In Latin culture, the family matriarch took responsibility for making the day' s tortillas. The process could last for hours, requiring early rising and continuous labor to complete the needed tortillas for each day. Women also provided the labor to make tortillas on a commercial scale, until machinery and industrialization largely displaced them in the 1960s, disrupting a timeless aspect of Mexican culture.
Originally, natives referred to “tortillas” as tlaxcalli. The word “tortilla" descends from the Spanish word “torta," meaning a cake or patty. The word “torta" is still commonly used to distinguish the flat, salty bread known as a tortilla in South America from the many cakes that “torta" refers to. In Spain, a “tortilla" includes a concoction of eggs, onions, and potatoes mixed together and served as an appetizer. In most of the United States and particularly the Southwest, “tortilla" is understood to be a flat piece of cooked dough. Tortilla's first recorded reference in English dates to 1699, when it was described as “small cakes made of flower or Indian corn."2
Why does this site exist? Why do you presume, anonymous narrator, to hold forth on the tortilla, to describe its grandeur and reveal its mysteries?

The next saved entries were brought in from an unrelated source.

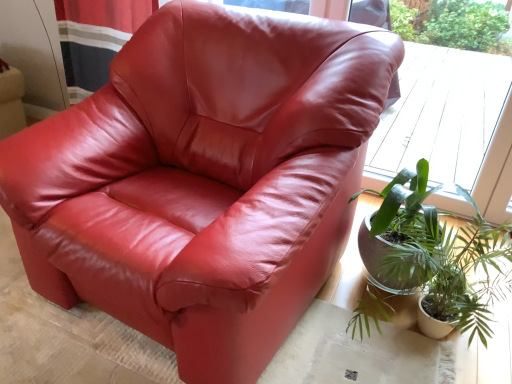 Question: From a real-world perspective, is transparent glass window at upper center physically located above or below green leafy plant at lower right?

Choices:
 (A) above
 (B) below

Answer: (A)

Question: Is transparent glass window at upper center inside or outside of green leafy plant at lower right?

Choices:
 (A) inside
 (B) outside

Answer: (B)

Question: Relative to green leafy plant at lower right, is transparent glass window at upper center in front or behind?

Choices:
 (A) front
 (B) behind

Answer: (B)

Question: From the image's perspective, is green leafy plant at lower right located above or below transparent glass window at upper center?

Choices:
 (A) above
 (B) below

Answer: (B)

Question: Looking at their shapes, would you say green leafy plant at lower right is wider or thinner than transparent glass window at upper center?

Choices:
 (A) thin
 (B) wide

Answer: (B)

Question: Relative to transparent glass window at upper center, is green leafy plant at lower right in front or behind?

Choices:
 (A) front
 (B) behind

Answer: (A)

Question: Considering the relative positions of green leafy plant at lower right and transparent glass window at upper center in the image provided, is green leafy plant at lower right to the left or to the right of transparent glass window at upper center?

Choices:
 (A) right
 (B) left

Answer: (B) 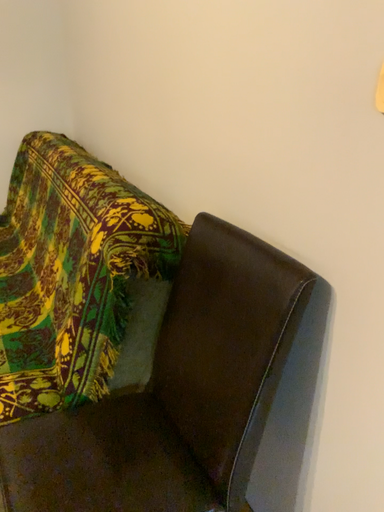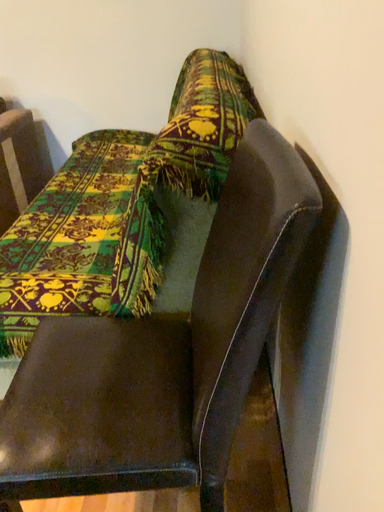 Question: How did the camera likely rotate when shooting the video?

Choices:
 (A) rotated right
 (B) rotated left

Answer: (B) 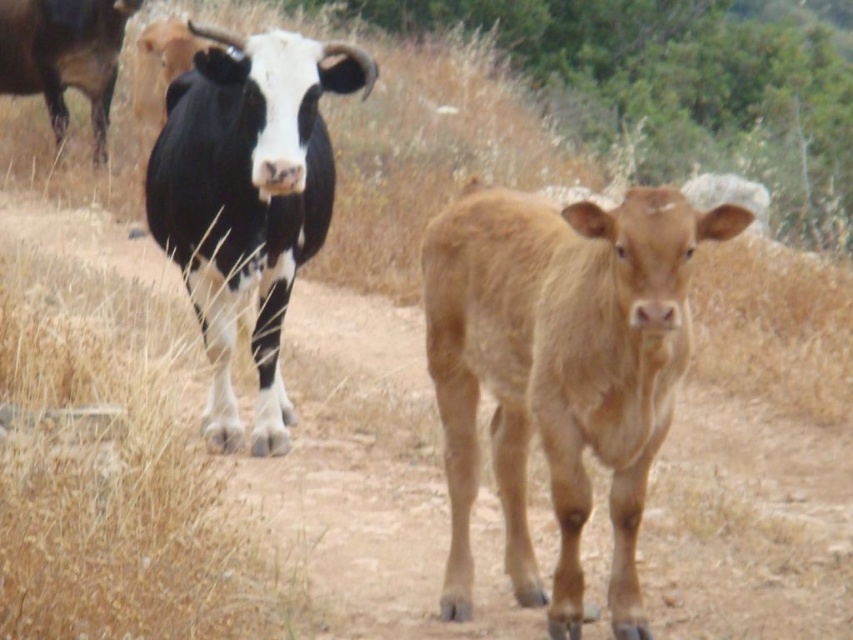 From the picture: Is brown smooth calf at center above black and white fur at center?

No.

Who is more forward, (x=442, y=225) or (x=276, y=310)?

Point (x=442, y=225)

At what (x,y) coordinates should I click in order to perform the action: click on brown smooth calf at center. Please return your answer as a coordinate pair (x, y). Looking at the image, I should click on (560, 369).

Is black and white fur at center below black glossy cow at upper left?

Indeed, black and white fur at center is positioned under black glossy cow at upper left.

Who is positioned more to the right, black and white fur at center or black glossy cow at upper left?

From the viewer's perspective, black and white fur at center appears more on the right side.

Locate an element on the screen. Image resolution: width=853 pixels, height=640 pixels. black and white fur at center is located at coordinates (247, 198).

Does brown smooth calf at center have a lesser width compared to black glossy cow at upper left?

Yes.

The image size is (853, 640). What do you see at coordinates (560, 369) in the screenshot?
I see `brown smooth calf at center` at bounding box center [560, 369].

Identify the location of brown smooth calf at center. The width and height of the screenshot is (853, 640). (560, 369). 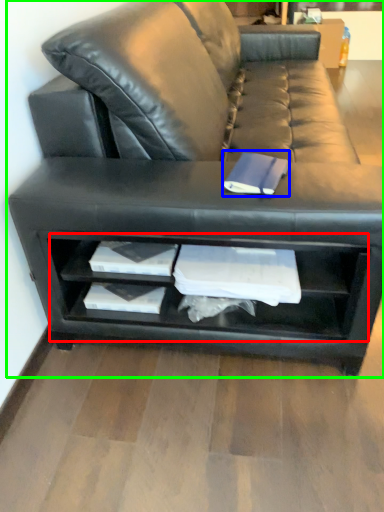 Question: Which object is the closest to the shelf (highlighted by a red box)? Choose among these: paperback book (highlighted by a blue box) or studio couch (highlighted by a green box).

Choices:
 (A) paperback book
 (B) studio couch

Answer: (B) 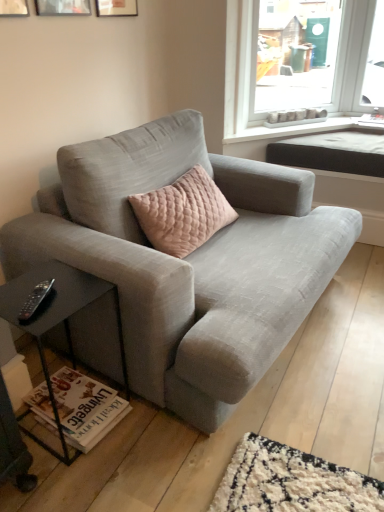 Where is `free space to the right of black matte side table at lower left`? This screenshot has height=512, width=384. free space to the right of black matte side table at lower left is located at coordinates (144, 436). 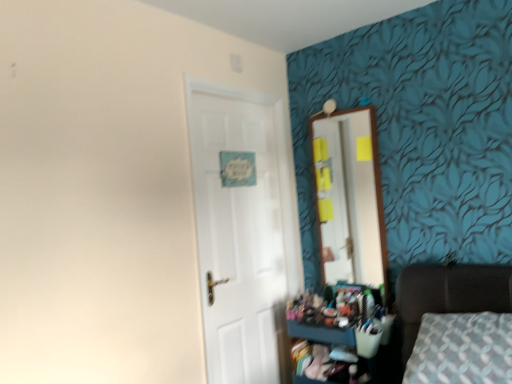 Question: Would you say dark brown leather bed at lower right is inside or outside white glossy door at center?

Choices:
 (A) outside
 (B) inside

Answer: (A)

Question: Does point (429, 292) appear closer or farther from the camera than point (193, 183)?

Choices:
 (A) closer
 (B) farther

Answer: (A)

Question: Which object is the closest to the wooden mirror at upper right?

Choices:
 (A) white glossy door at center
 (B) dark brown leather bed at lower right
 (C) wooden dresser at lower right

Answer: (A)

Question: Which is nearer to the dark brown leather bed at lower right?

Choices:
 (A) wooden mirror at upper right
 (B) wooden dresser at lower right
 (C) white glossy door at center

Answer: (B) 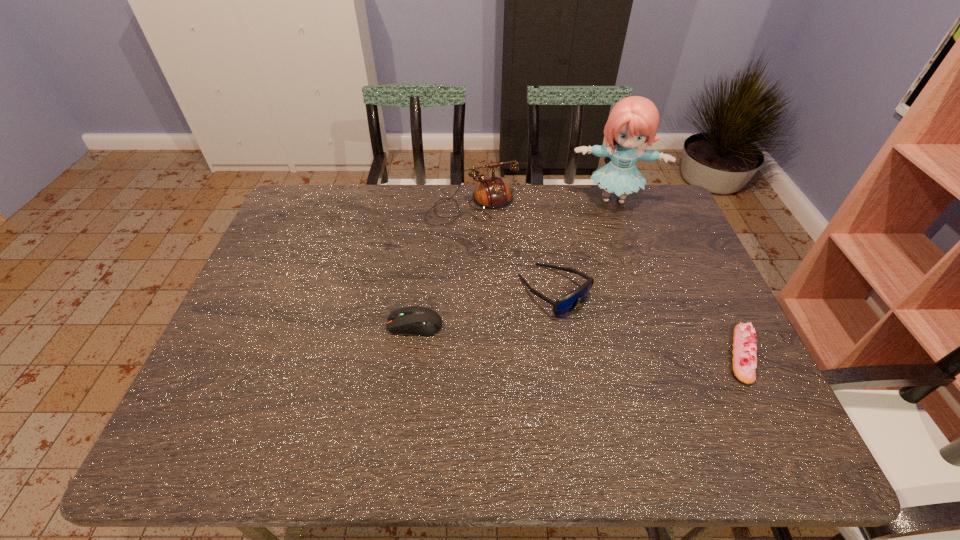 Find the location of `vacant area situated 0.220m on the front-facing side of the third shortest object`. vacant area situated 0.220m on the front-facing side of the third shortest object is located at coordinates (655, 369).

Image resolution: width=960 pixels, height=540 pixels. I want to click on vacant space located 0.130m on the front-facing side of the third shortest object, so click(623, 345).

Locate an element on the screen. Image resolution: width=960 pixels, height=540 pixels. free spot located on the front-facing side of the doll is located at coordinates (611, 226).

Image resolution: width=960 pixels, height=540 pixels. I want to click on blank space located 0.300m on the front-facing side of the doll, so click(612, 281).

You are a GUI agent. You are given a task and a screenshot of the screen. Output one action in this format:
    pyautogui.click(x=<x>, y=<y>)
    Task: Click on the vacant space situated on the front-facing side of the doll
    Image resolution: width=960 pixels, height=540 pixels.
    Given the screenshot: What is the action you would take?
    pyautogui.click(x=611, y=259)

Where is `free space located on the rotary dial of the second tallest object`? free space located on the rotary dial of the second tallest object is located at coordinates (538, 320).

Where is `vacant space located 0.140m on the rotary dial of the second tallest object`? The width and height of the screenshot is (960, 540). vacant space located 0.140m on the rotary dial of the second tallest object is located at coordinates (503, 255).

The image size is (960, 540). Identify the location of vacant point located on the rotary dial of the second tallest object. (x=514, y=274).

This screenshot has width=960, height=540. I want to click on doll located at the far edge, so click(634, 120).

This screenshot has height=540, width=960. In order to click on telephone that is at the far edge in this screenshot , I will do `click(493, 193)`.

I am no guru, no great chef, no tortilla shaman claiming to make the best tortillas you've ever had. Don't get me wrong: I make a good tortilla, but I created this site not to boast but to share. A few years back, I began to reevaluate my relationship with food. The problem was simple: I didn't make much food. My lack of culinary adventuring led to a boring diet (take out, cans of soup) and subpar health (processed foods).

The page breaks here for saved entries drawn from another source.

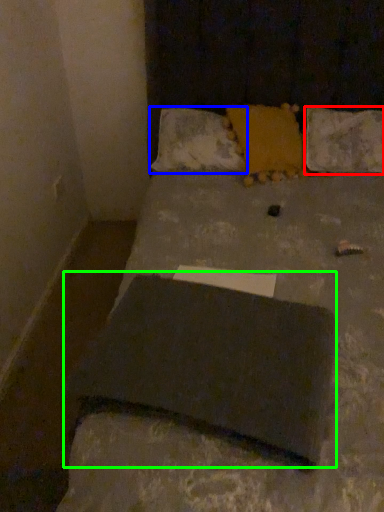 Question: Estimate the real-world distances between objects in this image. Which object is closer to pillow (highlighted by a red box), pillow (highlighted by a blue box) or slate (highlighted by a green box)?

Choices:
 (A) pillow
 (B) slate

Answer: (A) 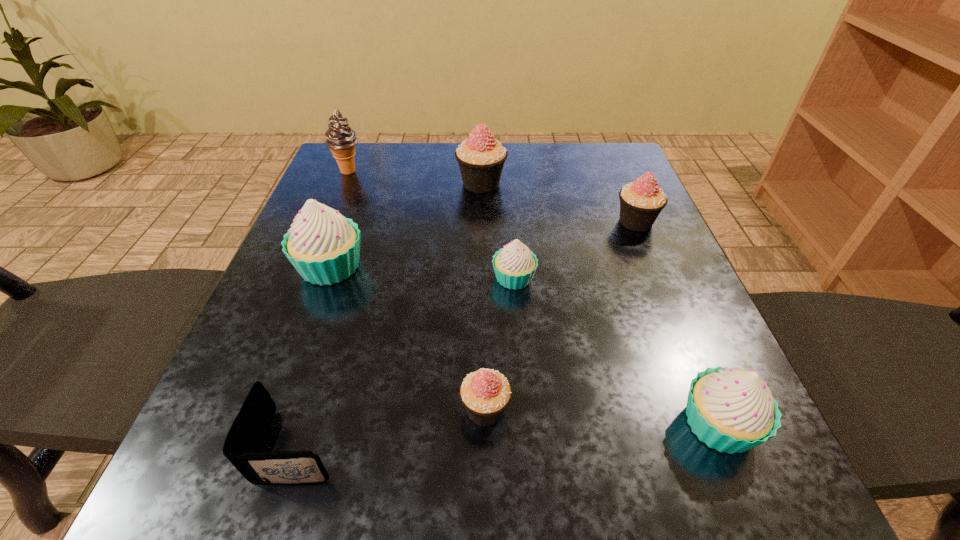 This screenshot has width=960, height=540. I want to click on the smallest pink cupcake, so click(485, 393).

This screenshot has width=960, height=540. In order to click on wallet in this screenshot , I will do [x=243, y=442].

Locate an element on the screen. This screenshot has height=540, width=960. free location located 0.150m on the front of the icecream is located at coordinates (330, 217).

This screenshot has width=960, height=540. I want to click on vacant region located 0.220m on the right of the farthest cupcake, so click(x=599, y=183).

Image resolution: width=960 pixels, height=540 pixels. Find the location of `vacant space located 0.340m on the back of the leftmost white cupcake`. vacant space located 0.340m on the back of the leftmost white cupcake is located at coordinates (370, 159).

Find the location of a particular element. The width and height of the screenshot is (960, 540). blank area located 0.390m on the left of the rightmost pink cupcake is located at coordinates tap(430, 221).

In order to click on free space located on the back of the nearest white cupcake in this screenshot , I will do `click(672, 313)`.

Locate an element on the screen. This screenshot has height=540, width=960. vacant area located on the left of the smallest white cupcake is located at coordinates (340, 278).

This screenshot has height=540, width=960. I want to click on free spot located on the back of the nearest pink cupcake, so click(x=484, y=223).

At what (x,y) coordinates should I click in order to perform the action: click on vacant region located on the outer surface of the wallet. Please return your answer as a coordinate pair (x, y). The image size is (960, 540). Looking at the image, I should click on (378, 445).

To remedy this, I started to cook. Gradually, I became pretty good, experimenting with several recipes.
My basic discovery was this: food tastes better when you make it. Not only does it taste better, it is better. Homemade food features fresher ingredients, fewer calories, and better quality than processed and prepacked food from supermarkets, and is substantially healthier than food from fast food or traditional restaurants.
The best part? If you love to eat, it's easy to cook.
Eventually, my hobby made it's way to tortillas. A longtime fan of Mexican and Latin food, I knew that homemade tortillas were a necessity. The road from my first feeble attempts to making consistently high-quality tortillas did not happen overnight: it took multiple attempts and a fair amount of practice to perfect both the corn and flour tortilla.
But, eventually, I got pretty good. And I'm here to tell you that you can get pretty good too. Once you've given it the first try, you'll find each successive attempt gets significantly easier.
First time tortilla maker? I recommend that you first attempt flour tortillas, which are much more forgiving than corn tortillas. Once you've got the hang of flour, give corn a try.